In your favorite poses, this can be really easy to do. If you simply adore a pose, it will be so easy to find the beauty in it; to feel its splendor. On the other hand, if you cannot stand a pose and tend to only think of the negative (the beast) it will be really hard to switch your thoughts and only focus on the beauty.

(2)    Finding the beast

The beast is the pain, the anger, the irritation that comes up in poses. Often times this is easier to focus on the beast than the beauty because it’s more dominant in our thoughts.

(3)    Finding the beauty in the beast

This is my favorite. Can you be conscious of the beast, while still being conscious of the beauty? For example, in Crescent lunge, maybe your legs get so easily tired, sore and beastly but at the same time your heart feels open and filled with beauty.
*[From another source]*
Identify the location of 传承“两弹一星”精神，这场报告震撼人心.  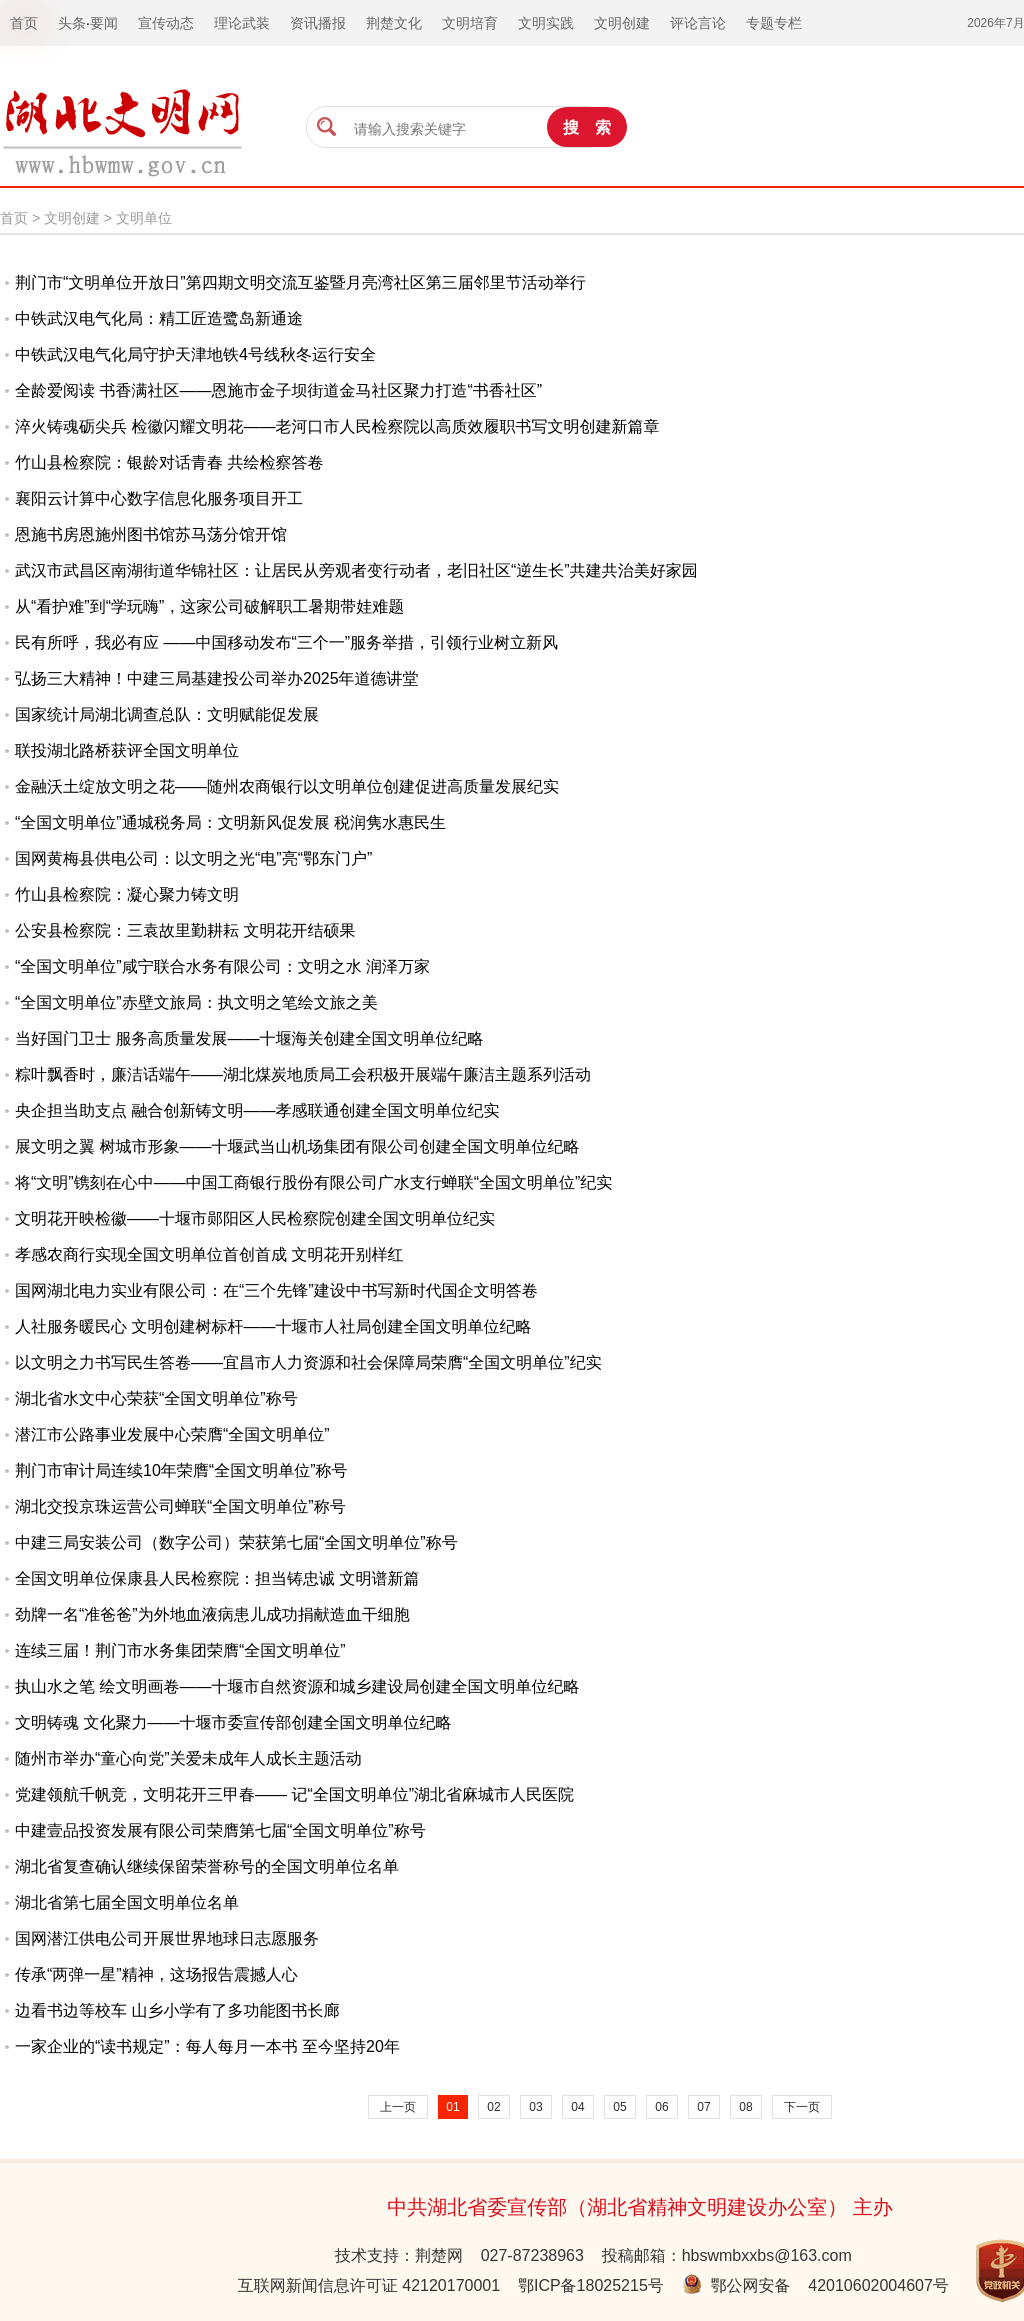 (156, 1974).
I encourage you to take this into your practice this week. First, just start to become aware of your natural thought pattern and which phase you tend to naturally go to. Then if you want to change it to a specific phase, make that your intention for your practice. I find the third phase, finding the beauty in the beast, to be my intention in each practice. Just like in life, we are all faced with challenges and beasts, but we can always find the beauty in every situation if we look hard enough.